I have to look at the landscape of the blue-green world again. Just think: in all the clean, beautiful reaches of the solar system, our planet alone is a blot; our planet alone has death. I have to acknowledge that the sea is a cup of death and the land is a stained altar stone. We the living are survivors huddled on flotsam, living on jetsam. We are escapees. We wake in terror, eat in hunger, sleep with a mouthful of blood.

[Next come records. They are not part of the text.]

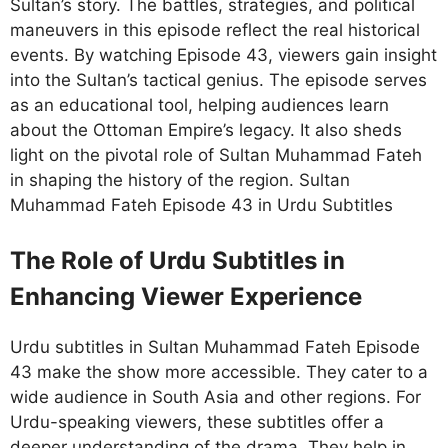
Sultan’s story. The battles, strategies, and political
maneuvers in this episode reflect the real historical
events. By watching Episode 43, viewers gain insight
into the Sultan’s tactical genius. The episode serves
as an educational tool, helping audiences learn
about the Ottoman Empire’s legacy. It also sheds
light on the pivotal role of Sultan Muhammad Fateh
in shaping the history of the region. Sultan
Muhammad Fateh Episode 43 in Urdu Subtitles
The Role of Urdu Subtitles in
Enhancing Viewer Experience
Urdu subtitles in Sultan Muhammad Fateh Episode
43 make the show more accessible. They cater to a
wide audience in South Asia and other regions. For
Urdu-speaking viewers, these subtitles offer a
deeper understanding of the drama. They help in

The faster death goes, the faster evolution goes. If an aphid lays a million eggs, several might survive. Now, my right hand, in all its human cunning, could not make one aphid in a thousand years. But these aphid eggs—which run less than a dime a dozen, which run absolutely free—can make aphids as effortlessly as the sea makes waves. Wonderful things, wasted. It’s a wretched system.

Any three-year-old can see how unsatisfactory and clumsy is this whole business of reproducing and dying by the billions. We have not yet encountered any god who is as merciful as a man who flicks a beetle over on its feet. There is not a people in the world that behaves as badly as praying mantises. But wait, you say, there is no right and wrong in nature; right and wrong is a human concept. Precisely: we are moral creatures, then, in an amoral world. The universe that suckled us is a monster that does not care if we live or die—does not care if it itself grinds to a halt. It is fixed and blind, a robot programmed to kill. We are free and seeing; we can only try to outwit it at every turn to save our skins.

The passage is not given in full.